ECLI:NL:GHDHA:2024:1039
Gerechtshof Den Haag
- Hoger beroep
- R.A. Bosman
- Chr.Th.P.M. Zandhuis
- M.J.M. van der Weijden
- Rechtspraak.nl
Hoger beroep inzake de vaststelling van de waarde van een hotel op basis van de Wet WOZ
In deze zaak heeft het Gerechtshof Den Haag op 4 juni 2024 uitspraak gedaan in een hoger beroep van [X] B.V. tegen de Heffingsambtenaar van Belastingen Bollenstreek. De zaak betreft de vaststelling van de waarde van een hotel, gelegen aan [adres 1] te [woonplaats], door de Heffingsambtenaar op basis van artikel 17 van de Wet waardering onroerende zaken (Wet WOZ). De Heffingsambtenaar had de waarde van het hotel vastgesteld op € 35.694.000 per 1 januari 2020, wat leidde tot een aanslag in de onroerende-zaakbelastingen voor het jaar 2021. De Rechtbank Den Haag had het beroep van belanghebbende ongegrond verklaard, waarna belanghebbende hoger beroep instelde.

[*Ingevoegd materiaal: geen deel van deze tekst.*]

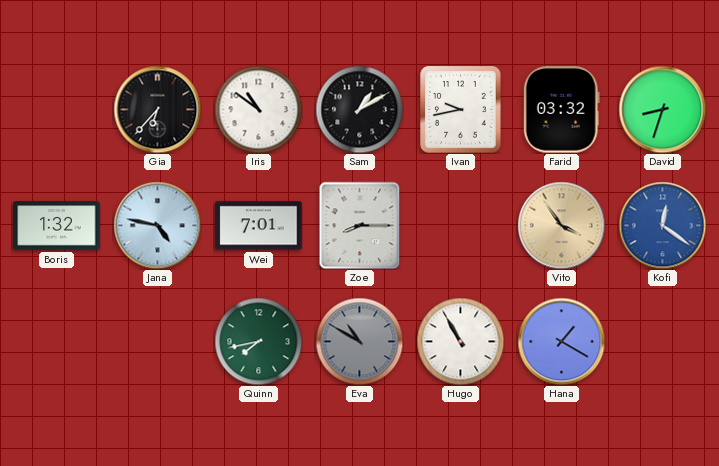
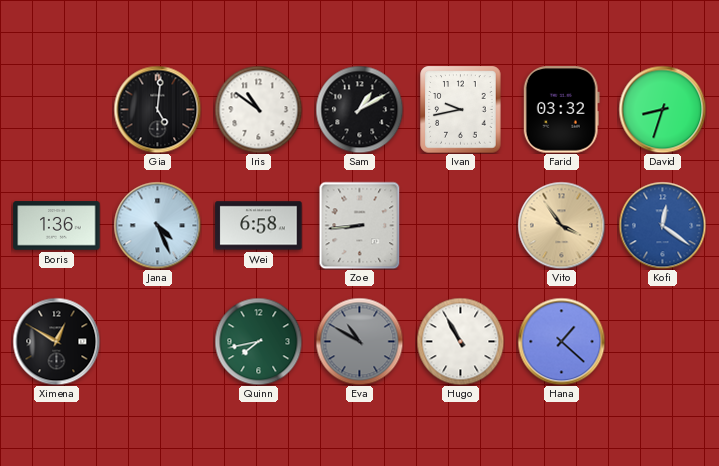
Gia: 6:37 -> 5:01
Boris: 1:32 -> 1:36
Jana: 4:47 -> 4:26
Wei: 7:01 -> 6:58
Zoe: 8:15 -> 8:44
Ximena: none -> 12:50
Hana: 1:20 -> 1:22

Tijdens de mondelinge behandeling op 25 maart 2024 heeft de gemachtigde van belanghebbende zijn grieven toegelicht. De Heffingsambtenaar diende aan te tonen dat de vastgestelde waarde niet te hoog was. Het Hof oordeelde dat de Heffingsambtenaar niet voldoende bewijs had geleverd om aan te tonen dat de waarde van het hotel correct was vastgesteld. Het Hof concludeerde dat de waarde in goede justitie moest worden vastgesteld op € 33.000.000, en vernietigde de eerdere uitspraak van de Rechtbank, evenals de beschikking van de Heffingsambtenaar. Tevens werd de Heffingsambtenaar veroordeeld tot vergoeding van de proceskosten en griffierechten van belanghebbende.
De uitspraak benadrukt de bewijslast van de Heffingsambtenaar en de noodzaak om de waardering van onroerende zaken op een transparante en controleerbare manier te onderbouwen. Het Hof heeft de waarde van het hotel vastgesteld op basis van de beschikbare gegevens en de argumenten van beide partijen, waarbij het belang van een goede onderbouwing van taxaties in de vastgoedsector wordt onderstreept.